High CPU usage when attempting to connect to unavailable nodes

+3 votes

I believe I have identified a bug with the peer reconnection code. I have a node that has done nothing for the last month. A month ago I generated a few blocks and connected to it from a couple other nodes, but then shut those other nodes down. The main node has been attempting to reconnect to those 2 nodes for the last month, and spinning more and more of the CPU as each day goes by until it's using about 25% of the instance's CPU now. I got an alert about low CPU credits this morning and found this to be the problem when I investigated.

When I run the node with `-debug` I see these lines repeated over and over again:

    net: Trying to connect to 123.123.123.123:6700
    net: trying connection 123.123.123.123:6700 lastseen=627.1hrs
    net: connect() to 123.123.123.123:6700 failed after select(): Connection refused (111)
    net: Connection not established
    net: Trying to connect to 192.168.1.49:6700
    net: trying connection 192.168.1.49:6700 lastseen=627.1hrs
    net: connection to 192.168.1.49:6700 timeout
    net: Connection not established

If I start the node in either `-offline` mode, or if I delete the `peers.dat` file before starting, it does not exhibit this behavior, and sits at 0% CPU like I expect for a node that only has 50 blocks, is not mining and has no actual peers.

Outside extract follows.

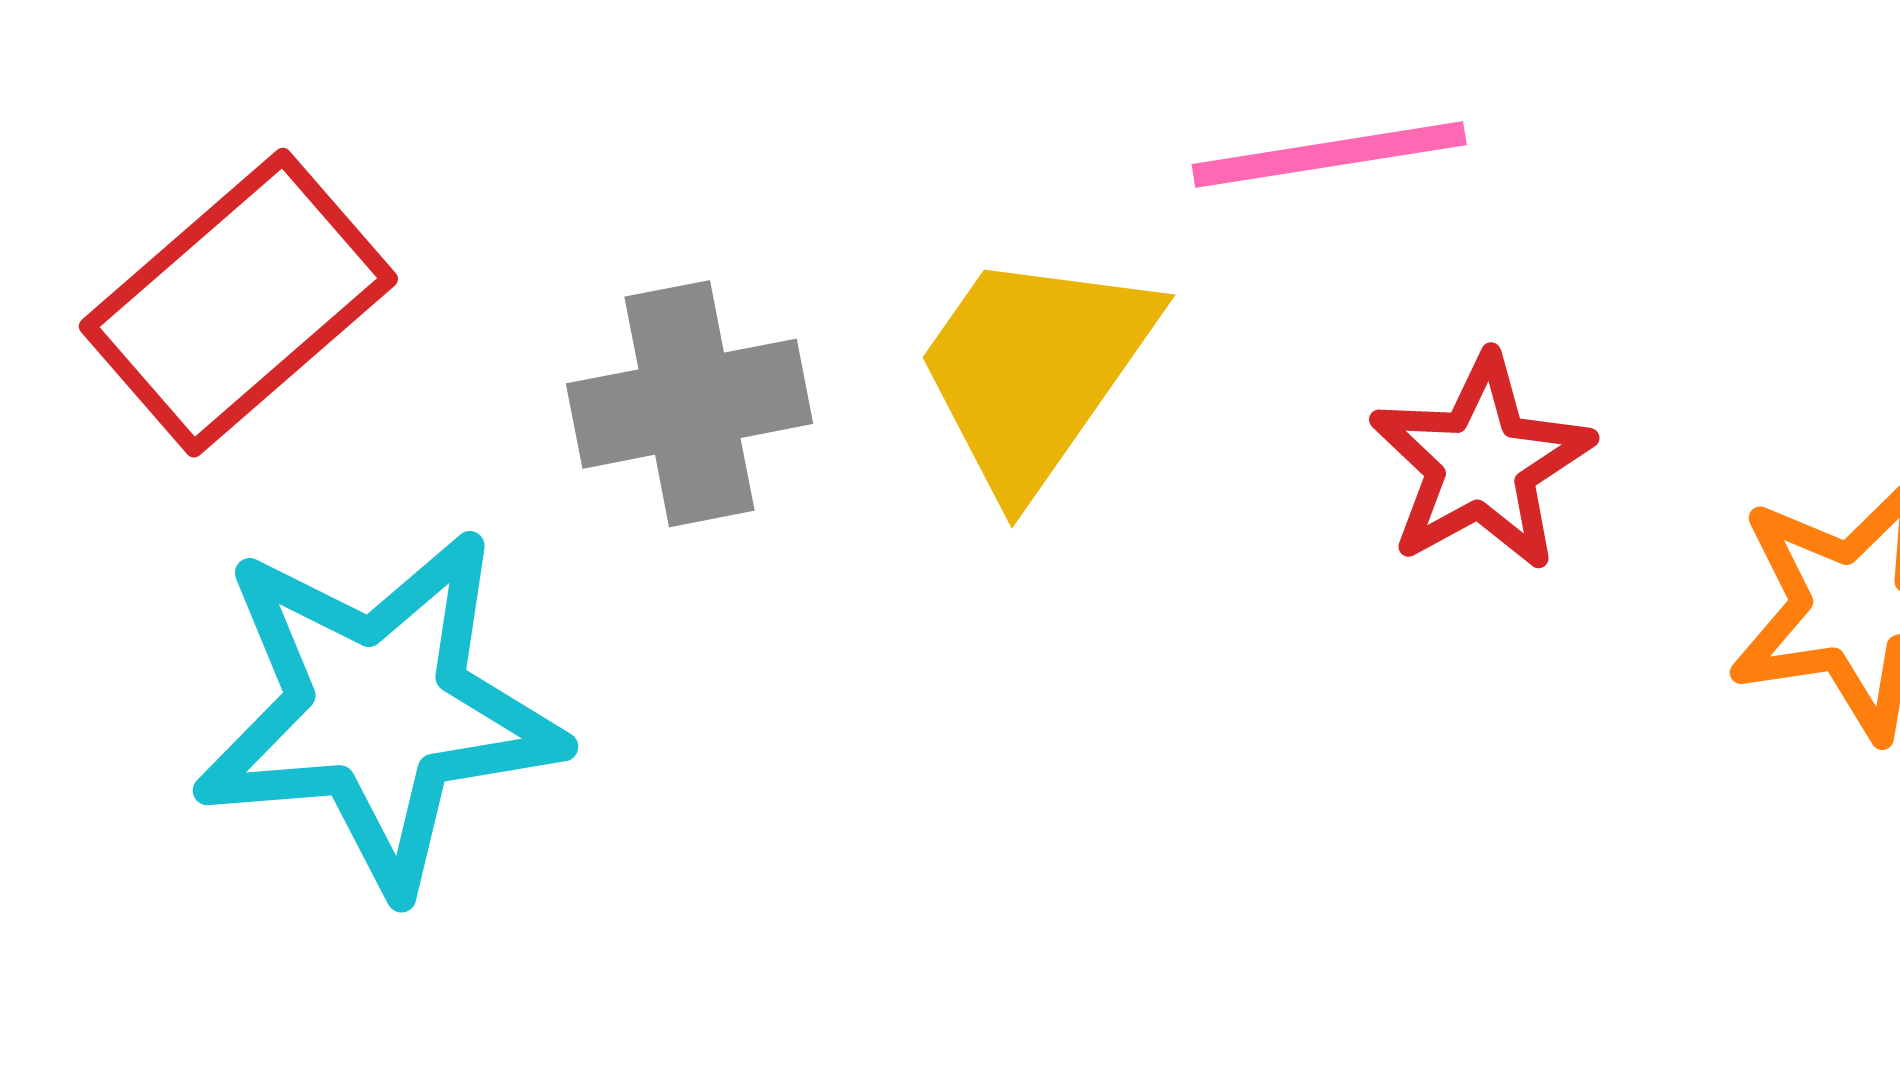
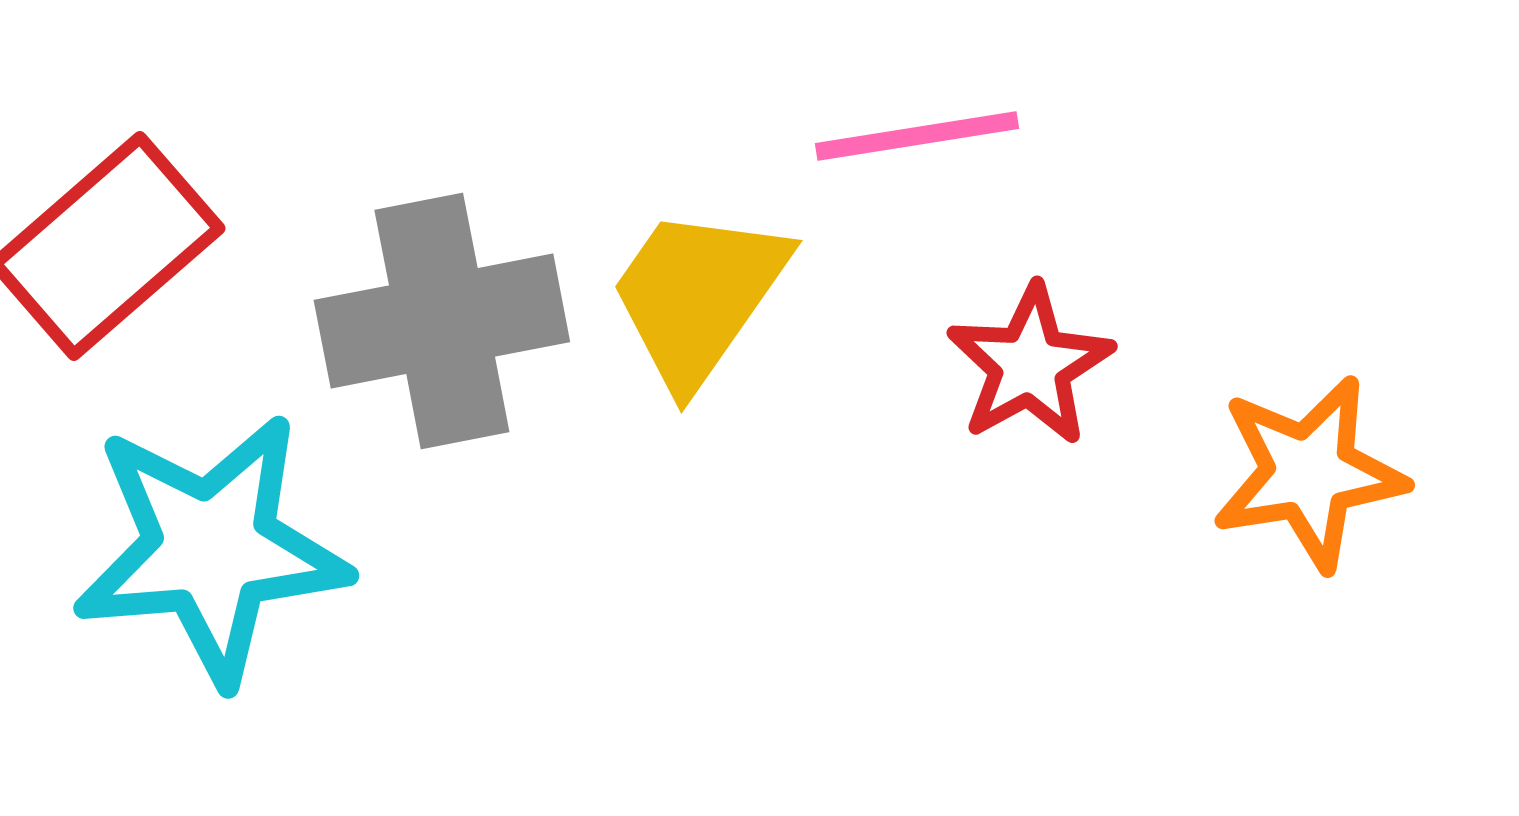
gray cross: (690, 404) -> (442, 321), size x1.4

This is with versions 2.0a5, 2.0a6, 2.0a7 and 2.0b1.

I also tested copying the .multichain directory to another instance on a newer version of Ubuntu (bionic instead of xenial), and a non-vm computer, and I get the same behavior.

This is a graph showing how it has escalated over the last month.

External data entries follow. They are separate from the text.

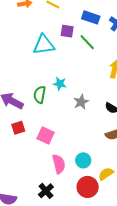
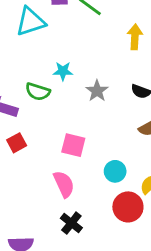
green semicircle: (40, 95) -> (38, 92), turned -72
pink square: (46, 135) -> (73, 145), moved
pink semicircle: (59, 164) -> (64, 184), moved

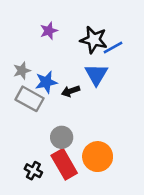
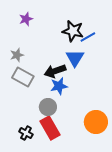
purple star: (49, 31) -> (26, 19), moved
blue star: (46, 82) -> (59, 86), moved
black arrow: (71, 91) -> (55, 71), size x1.5
orange circle: (98, 157) -> (96, 122), moved

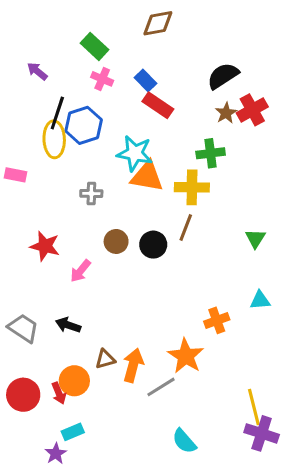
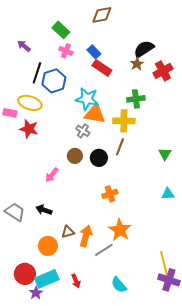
brown star: (226, 113) -> (137, 64), moved
yellow ellipse: (54, 139) -> (30, 103), moved, turned -70
gray cross: (91, 193) -> (83, 131), moved, turned 32
red star: (45, 246) -> (29, 129), moved
orange cross: (217, 320) -> (110, 194), moved
red arrow: (59, 393) -> (76, 281), moved
red circle: (23, 395) -> (25, 274), moved
cyan rectangle: (73, 432) -> (47, 279), size x1.6

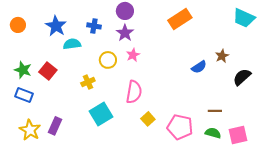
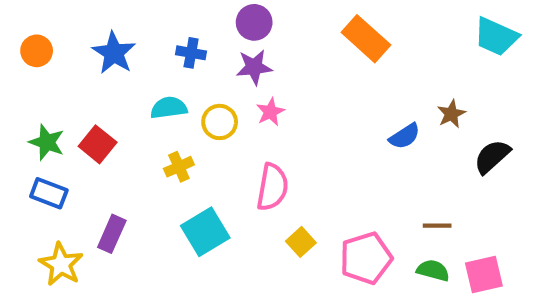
orange rectangle: (180, 19) -> (366, 39), turned 75
purple star: (125, 33) -> (254, 67), turned 30
cyan semicircle: (72, 44) -> (169, 108), moved
purple rectangle: (55, 126) -> (112, 234), moved
pink pentagon: (180, 127) -> (366, 258), turned -30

How long will it wait before it stops trying to connect to these dead nodes? And why is there no way to view what is in the peers.dat file, and to clean them up? I've searched around and not found any definitive answers to how this system works. (or is supposed to work.)

Thanks!

Nate

 

asked Dec 26, 2018 by Nate

2 Answers

+1 vote
Thanks for reporting this – we'll look into it. Can you please provide a bit more information from the log (including timestamps) so we can see the frequency of reconnection attempts?
answered Dec 28, 2018 by MultiChain
I ran multichaind again for an entire hour and pasted the logs at:

https://pastebin.com/jW9yDE0a

I replaced my client's actual IP with "123.123.123.123" in the logs.

During that time there were 405 connection attempts to 123.123.123.123, and 448 connection attempts to 192.168.1.49.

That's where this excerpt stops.